Partnership to assist critical infrastructure operators in meeting growing legislative obligations to prove the integrity and security of their software supply chains
CSIRO, Australia's national science agency, and Google today announced a research partnership to close crucial gaps in how Australia's critical infrastructure (CI) operators find, understand, and fix vulnerabilities in their software supply chains.
A part of Google's Digital Future Initiative and CSIRO's Critical Infrastructure Protection and Resilience developing mission, the partnership will see Google and CSIRO work together to develop tools and frameworks that help Australian CI operators meet critical obligations around software supply chain security, including those in the amended Security of Critical Infrastructure (SOCI) Act and Australia's Cyber Security Strategy.
The tools and frameworks will focus on accurately identifying and fixing vulnerabilities in open source software components that have become an increasingly important part of digital transformation for Australia's critical infrastructure, which includes everything from public utilities and hospitals to freight networks and groceries. To maximise the impact of this partnership, all project findings will be publicly available, allowing critical infrastructure sectors free and easy access.
CSIRO's Project Lead, Dr Ejaz Ahmed, said the creation of new and homegrown technologies will enhance the security of software used in Australian critical infrastructure.

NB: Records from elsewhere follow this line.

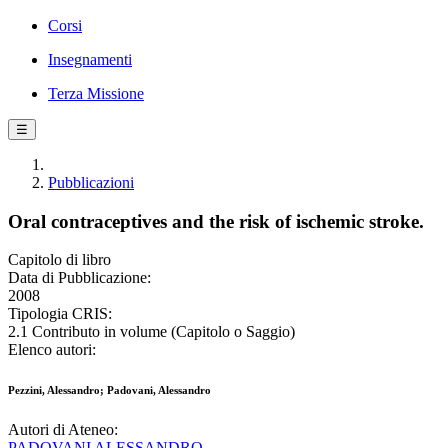
Corsi
Insegnamenti
Terza Missione
☰
Pubblicazioni
Oral contraceptives and the risk of ischemic stroke.
Capitolo di libro
Data di Pubblicazione:
2008
Tipologia CRIS:
2.1 Contributo in volume (Capitolo o Saggio)
Elenco autori:
Pezzini, Alessandro; Padovani, Alessandro
Autori di Ateneo:
PADOVANI ALESSANDRO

"Software developed, procured, commissioned, and maintained within Australia will also be better aligned with local regulations, promoting greater compliance and trustworthiness," Dr Ahmed said. "This partnership builds upon a successful track record of AI-powered innovation, demonstrating the transformative power of Google and CSIRO's expertise."
A roadmap to more secure software
The partnership will see CSIRO work with the Google Open Source Security Team (GOSST) and Google Cloud to develop novel AI-powered tools for automated vulnerability scanners and data protocols that can quickly and precisely identify and assess the impact of open source vulnerabilities on Australian CI operators' software supply chains.
The tools will tap on existing resources including Google's OSV database for the most up-to-date intelligence on vulnerabilities. CSIRO's applied research, including methods to test for responsible AI usage and tools for analysing software packages, will help to ensure reports and recommendations directly address the local regulatory and operating context of Australian operators.
Similarly, CSIRO and Google will collaborate on designing a secure framework that gives Australian CI operators clear guidance on how to meet current requirements and a baseline for future ones. The framework will adapt and extend the Supply-chain Levels for Software Artifacts (SLSA) framework created by Google, with insight from CSIRO's Australian industry practices, to define multiple levels of software supply chain maturity as well as steps to achieve each one.
Google Cloud will provide secure and scalable infrastructure and solutions, including machine learning and Big Data capabilities as well as domain specific large language models, to accelerate the partnership's research and translate it into tools or as-a-service offerings for CI operators.
"Software supply chain vulnerabilities are a global issue, and Australia has led the way in legislative measures to control and combat the risks," said Stefan Avgoustakis, Security Practice Lead, Google Cloud, Australia & New Zealand.
"The tools and frameworks we're developing will give Australia's CI operators a clear and consistent roadmap towards software supply chain maturity, based on the in-depth industry knowledge that CSIRO has built up over years of research. Making these resources openly available to CI operators will help establish greater resilience throughout critical infrastructure nationwide, and reflects our longstanding interest in teaming up with industry and academia to enhance the effectiveness of our years of work in open source security."